According to findings from a group of researchers, including specialists from The Royal Melbourne Hospital, treating both adults and children with the immune therapy teplizumab could delay the need for insulin injections by up to two years.
The study – published in the New England Journal of Medicine – focused on discovering a way to identify those most likely to develop Type 1 diabetes.
The researchers then focused on 76 children and young adults at very high risk over five years and found, after taking the drug, the diabetes was delayed by two years.
“These results are incredibly encouraging,” The Royal Melbourne Hospital’s Associate Professor John Wentworth, who led the study, said.

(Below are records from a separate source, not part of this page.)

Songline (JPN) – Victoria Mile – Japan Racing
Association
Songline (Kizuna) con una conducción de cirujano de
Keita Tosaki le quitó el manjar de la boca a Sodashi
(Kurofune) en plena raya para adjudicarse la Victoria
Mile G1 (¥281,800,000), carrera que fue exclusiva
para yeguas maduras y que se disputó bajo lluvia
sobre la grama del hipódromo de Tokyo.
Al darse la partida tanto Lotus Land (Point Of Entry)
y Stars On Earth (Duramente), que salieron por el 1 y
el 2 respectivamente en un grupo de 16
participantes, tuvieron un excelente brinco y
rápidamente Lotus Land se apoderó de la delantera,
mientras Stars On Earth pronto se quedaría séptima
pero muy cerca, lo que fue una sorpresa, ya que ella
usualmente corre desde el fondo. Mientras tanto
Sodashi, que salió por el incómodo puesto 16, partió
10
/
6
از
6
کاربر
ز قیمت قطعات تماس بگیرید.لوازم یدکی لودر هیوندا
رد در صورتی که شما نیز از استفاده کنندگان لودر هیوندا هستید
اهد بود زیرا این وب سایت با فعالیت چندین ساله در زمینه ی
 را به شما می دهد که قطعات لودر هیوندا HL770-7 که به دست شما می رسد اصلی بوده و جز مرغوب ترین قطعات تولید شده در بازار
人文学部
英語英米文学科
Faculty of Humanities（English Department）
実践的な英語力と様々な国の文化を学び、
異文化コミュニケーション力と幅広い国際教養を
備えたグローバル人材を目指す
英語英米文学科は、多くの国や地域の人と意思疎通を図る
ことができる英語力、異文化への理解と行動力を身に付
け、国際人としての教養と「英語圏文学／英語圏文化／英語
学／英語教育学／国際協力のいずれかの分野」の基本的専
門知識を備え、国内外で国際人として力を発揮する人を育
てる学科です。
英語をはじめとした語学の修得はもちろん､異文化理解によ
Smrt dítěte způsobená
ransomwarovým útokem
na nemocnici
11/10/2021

“We have known for over 3 decades how to identify children who are destined to develop type 1 diabetes. Now, for the first time, we have something that will improve their prospects and delay the need to start insulin injections to control blood sugar levels.”
The researchers were able to find the participants most at risk of developing type 1 diabetes by screening more than 200,000 people from families already diagnosed with it.
Of those, they chose the participants who had two or more type 1 diabetes autoantibodies and abnormal blood sugar levels. Of those, nine in 10 usually develop diabetes within five years.
“This is an extremely important finding. It demonstrates that immune therapy can delay type 1 diabetes. This evidence will accelerate progress toward a cure by enabling additional clinical trials to develop even better immune therapies for type 1 diabetes,” Wentworth added.
“This result also provides hope to type 1 diabetes families and the general community. Previously, we could do a blood test and advise the family that their child will develop diabetes. Now we can do something for these children.”
Around 1.7 million Australians have diabetes. This includes all types of diagnosed diabetes (1.2 million known and registered) as well as silent, undiagnosed Type 2 diabetes (up to 500,000 estimated)
Diabetes occurs when our bodies fail to convert glucose into energy. Without the conversion, our blood is flooded with glucose, which leads to high blood glucose levels.
The hormone insulin is vital for the conversion process and when the body fails to produce any or enough insulin, diabetes can develop.